- _What you should do_:
Leave every image behind and restate the data word for word.

Stored items
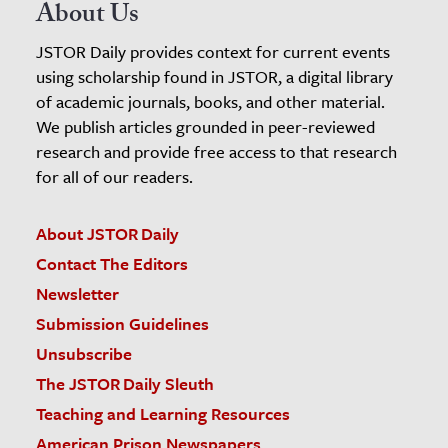
About Us
JSTOR Daily provides context for current events
using scholarship found in JSTOR, a digital library
of academic journals, books, and other material.
We publish articles grounded in peer-reviewed
research and provide free access to that research
for all of our readers.
About JSTOR Daily
Contact The Editors
Newsletter
Submission Guidelines
Unsubscribe
The JSTOR Daily Sleuth
Teaching and Learning Resources
American Prison Newspapers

- _Result of the exercise_:
About Us
JSTOR Daily provides context for current events
using scholarship found in JSTOR, a digital library
of academic journals, books, and other material.
We publish articles grounded in peer-reviewed
research and provide free access to that research
for all of our readers.
About JSTOR Daily
Contact The Editors
Newsletter
Submission Guidelines
Unsubscribe
The JSTOR Daily Sleuth
Teaching and Learning Resources
American Prison Newspapers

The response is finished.